* [What the exercise asks]: Show all lines from the records below in which the string "edukacije" is present.

* [Provided information]:
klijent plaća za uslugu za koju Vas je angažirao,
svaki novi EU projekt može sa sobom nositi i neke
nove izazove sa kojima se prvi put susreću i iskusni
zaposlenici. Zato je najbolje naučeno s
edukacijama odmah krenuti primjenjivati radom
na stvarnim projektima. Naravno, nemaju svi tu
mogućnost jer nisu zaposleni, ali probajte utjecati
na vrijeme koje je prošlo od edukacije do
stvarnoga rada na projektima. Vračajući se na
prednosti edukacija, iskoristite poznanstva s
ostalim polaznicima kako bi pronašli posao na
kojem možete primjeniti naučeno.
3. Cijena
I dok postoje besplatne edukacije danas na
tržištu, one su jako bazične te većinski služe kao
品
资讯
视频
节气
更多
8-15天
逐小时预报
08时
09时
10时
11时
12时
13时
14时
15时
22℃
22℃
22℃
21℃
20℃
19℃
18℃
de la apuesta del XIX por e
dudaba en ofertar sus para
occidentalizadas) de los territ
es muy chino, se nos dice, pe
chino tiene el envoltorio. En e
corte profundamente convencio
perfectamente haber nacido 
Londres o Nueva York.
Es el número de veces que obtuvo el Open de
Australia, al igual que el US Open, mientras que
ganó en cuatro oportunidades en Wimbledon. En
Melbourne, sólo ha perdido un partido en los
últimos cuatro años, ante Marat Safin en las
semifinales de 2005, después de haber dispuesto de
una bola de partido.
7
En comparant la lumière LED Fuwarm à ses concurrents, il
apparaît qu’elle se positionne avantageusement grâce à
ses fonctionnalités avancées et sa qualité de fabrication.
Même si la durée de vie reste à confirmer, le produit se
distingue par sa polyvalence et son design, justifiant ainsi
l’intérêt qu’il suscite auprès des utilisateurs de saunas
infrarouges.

* [Result for this exercise]:
na vrijeme koje je prošlo od edukacije do
I dok postoje besplatne edukacije danas na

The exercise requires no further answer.